Sept mois d’investigations

On ne peut pas dire que l’enquête des gendarmes de la section de recherches de Montpellier a été bâclée dans cette procédure criminelle : les investigations, minutieuses, discrètes autour de la suspecte ont duré sept mois. Il avait été prévu, au lendemain de la macabre découverte de placer la fille de la sexagénaire en garde à vue, début décembre, tant les soupçons qui pesaient sur elle étaient lourds.

Finalement, après concertation entre les enquêteurs et le procureur de la République de Montpellier, il a été décidé de ne pas précipiter l’interpellation, de travailler sur d’autres pistes éventuelles -toutes écartées depuis-, bref de diligenter une enquête exemplaire.

Pas d’effraction, simulacre de vol

C’est que le procureur de la République et les gendarmes ont été très étonnés des constatations faites le 7 décembre dernier, après que la fille de la sexagénaire ait signalé la macabre découverte : pas de trace d’effraction, aucune pièce fouillée et le sac à main de la victime ouvert, posé à l’intérieur devant la porte d’entrée verrouillée, sans son téléphone portable à l’intérieur. Le téléphone mobile de la victime n’a toujours pas été retrouvé, d’ailleurs.

Dans la nuit, vers 4h, les voisins de la villa ont été réveillés par des bruits de chocs étranges, avant d’entendre un cri de douleur, puis d’être alertés par les trois chiens de la sexagénaire et de sa fille qui ont longuement aboyé. Au point que pensant à un cambriolage ou à une agression, le voisin est sorti dans la rue.

La fille n’a rien vu, ni rien entendu

Comme il n’a rien constaté d’anormal devant la villa mitoyenne et que le calme était revenu, il a regagné son lit. Ce voisin et sa femme sont formels : il faisait nuit noire quand ils ont été brutalement tirés de leur sommeil en attendant le ramdam dans la maison de la sexagénaire et de sa fille, achetée à deux. La défense de la quadragénaire tente de mettre le doute en indiquant qu’il était en réalité 6h30. Et que le meurtre s’est déroulé après son départ.
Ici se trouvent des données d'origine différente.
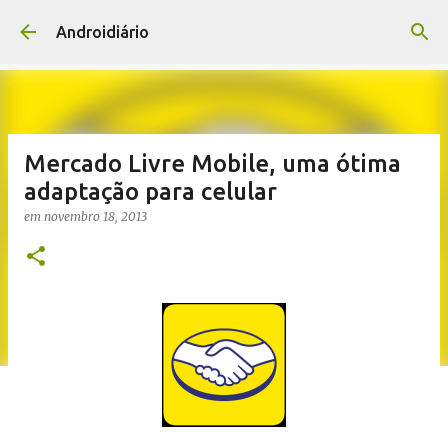
Pular para o conteúdo principal
Androidiário
Mercado Livre Mobile, uma ótima
adaptação para celular
em
novembro 18, 2013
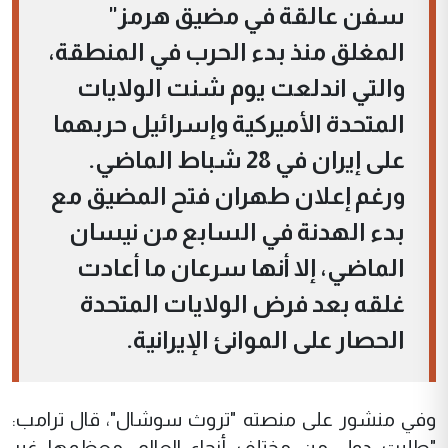
سفن عالقة في مضيق هرمز"
المغلق منذ بدء الحرب في المنطقة،
والتي اندلعت يوم شنت الولايات
المتحدة الأميركية وإسرائيل حربهما
على إيران في 28 شباط الماضي.
ورغم إعلان طهران فتح المضيق مع
بدء الهدنة في السابع من نيسان
الماضي، إلا أنها سرعان ما أعادت
غلقه بعد فرض الولايات المتحدة
الحصار على الموانئ الإيرانية.
وفي منشور على منصته "تروث سوشال"، قال ترامب:
"طلبت دول من مختلف أنحاء العالم، معظمها غير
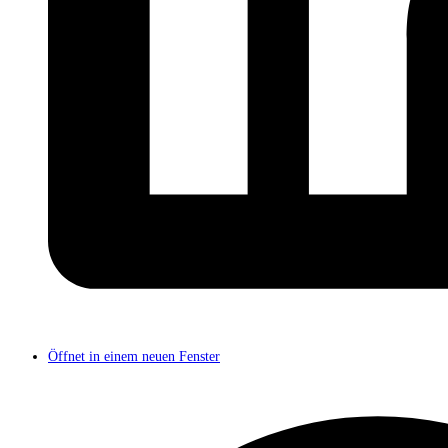
Öffnet in einem neuen Fenster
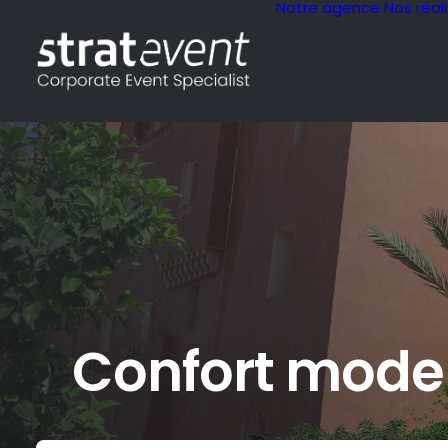
Notre agence
Nos réal
Confort moder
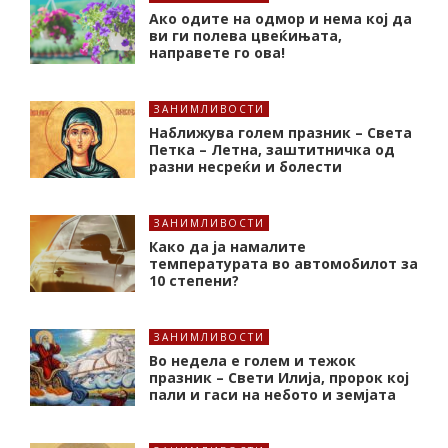
Ако одите на одмор и нема кој да
ви ги полева цвеќињата,
направете го ова!
ЗАНИМЛИВОСТИ
Наближува голем празник – Света
Петка – Летна, заштитничка од
разни несреќи и болести
ЗАНИМЛИВОСТИ
Како да ја намалите
температурата во автомобилот за
10 степени?
ЗАНИМЛИВОСТИ
Во недела е голем и тежок
празник – Свети Илија, пророк кој
пали и гаси на небото и земјата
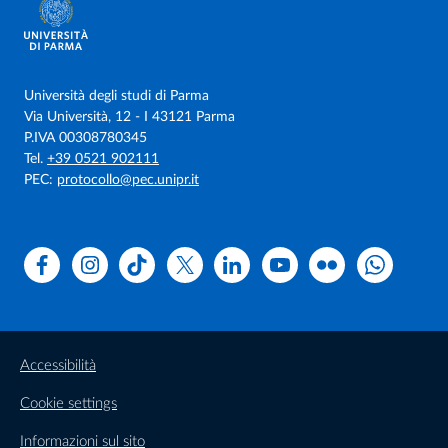
Università degli studi di Parma
Via Università, 12 - I 43121 Parma
P.IVA 00308780345
Tel.
+39 0521 902111
PEC:
protocollo@pec.unipr.it
Facebook
Instagram
TikTok
X
Linkedin
Youtube
Flickr
WhatsAp
Accessibilità
Cookie settings
Informazioni sul sito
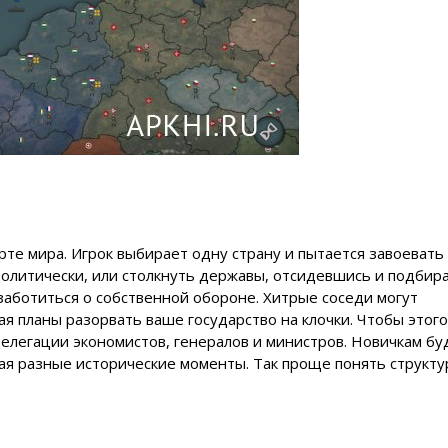
арте мира. Игрок выбирает одну страну и пытается завоевать
политически, или столкнуть державы, отсидевшись и подбира
озаботиться о собственной обороне. Хитрые соседи могут
я планы разорвать ваше государство на клочки. Чтобы этого
елегации экономистов, генералов и министров. Новичкам бу
ая разные исторические моменты. Так проще понять структу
La version de la fille de la retraitée fait état qu’elle s’est réveillée à 6h30 ce matin-là pour se préparer à partir au travail à La Grande-Motte, que sa mère était en vie et que les trois chiens ont aboyé. Qu’elle ne les a jamais entendu aboyer plus tôt dans la nuit, où elle n’a pas, non plus entendu de bruit suspect, comme un cambrioleur qui serait venu visiter la villa, ouvrir le sac à main et voler le portable de sa mère, sans rien emporter d’autre et sans être mordu par les chiens…
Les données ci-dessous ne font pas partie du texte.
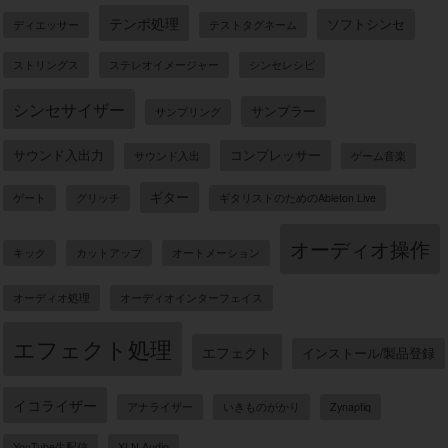
テンポ処理
ソフトシンセ
ディエッサー
テストタグネーム
ストリングス
ステレオイメージャー
シンセレシピ
シンセサイザー
サンプラー
サンプリング
サウンド入出力
コンプレッサー
サウンド入出
ゲーム音楽
ギター
ゲート
グリッチ
ギタリストのためのAbleton Live
オーディオ操作
キック
カットアップ
オートメーション
オーディオ処理
オーディオインターフェイス
エフェクト処理
エフェクト
インストール/製品登録
イコライザー
アナライザー
いきものがかり
Zynaptiq
YouTube生配信
XLN Audio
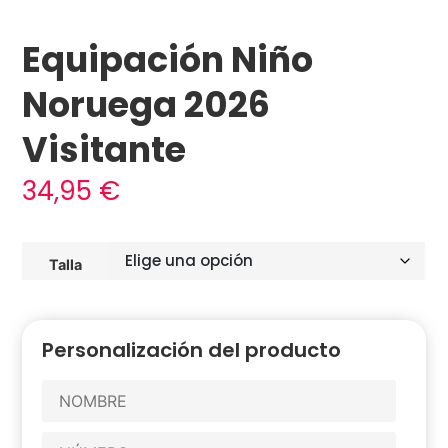
Equipación Niño
Noruega 2026
Visitante
34,95
€
Talla
Personalización del producto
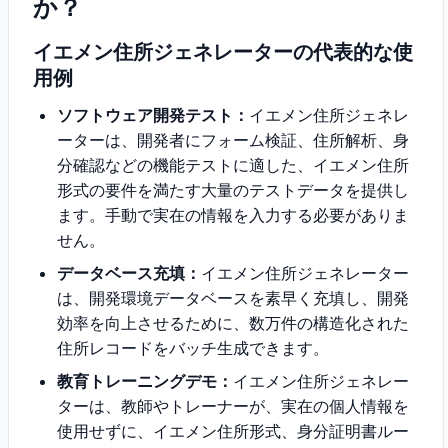
か？
イエメン住所ジェネレーターの代表的な使
用例
ソフトウェア開発テスト：
イエメン住所ジェネレ
ーターは、開発者にフォーム検証、住所解析、身
分確認などの機能テストに適した、イエメン住所
形式の要件を満たす大量のテストデータを提供し
ます。手動で実在の情報を入力する必要がありま
せん。
データベース充填：
イエメン住所ジェネレーター
は、開発環境データベースを素早く充填し、開発
効率を向上させるために、数万件の構造化された
住所レコードをバッチ生成できます。
教育トレーニングデモ：
イエメン住所ジェネレー
ターは、教師やトレーナーが、実在の個人情報を
使用せずに、イエメン住所形式、身分証明書ルー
Alors qu’elle se trouvait bien dans la villa, seule en compagnie de sa mère, elle n’a donc rien vu, ni rien entendu. Comment expliquer alors qu’aucune trace d’effraction n’a été relevée. Comment dès lors, le cambrioleur devenu meurtrier pour un téléphone portable a t-il pu rentrer et s’enfuir de la maison ? L’autopsie a révélé que le décès était antérieur à 6h30, qu’il remontait au milieu de la nuit.

Violence inouïe

Les médecins légistes de l’Institut médico-légal du CHU Lapeyronie de Montpellier ont établi un rapport indiquant que la sexagénaire a été tabassée à coups de poing et de pied : plusieurs côtes fracturées, visage déformé, hématomes sur diverses parties du corps. Une violence inouïe.

La retraitée se trouvait dans son lit, quand elle a été rouée de coups, puis, étouffée avec un oreiller, avant d’être étranglée à mains nues. Sur la taie d’oreiller du lit de sa mère, les gendarmes scientifiques ont isolé l’ADN de sa fille… L’enquête atteste que la mère et la fille se disputaient régulièrement pour, notamment un litige financier. Ce serait le mobile pour l’accusation, ce que contestent la matricide présumée et son avocat.

Libre désormais, la quadragénaire doit respecter un contrôle judiciaire strict durant l’instruction, qui se poursuit activement.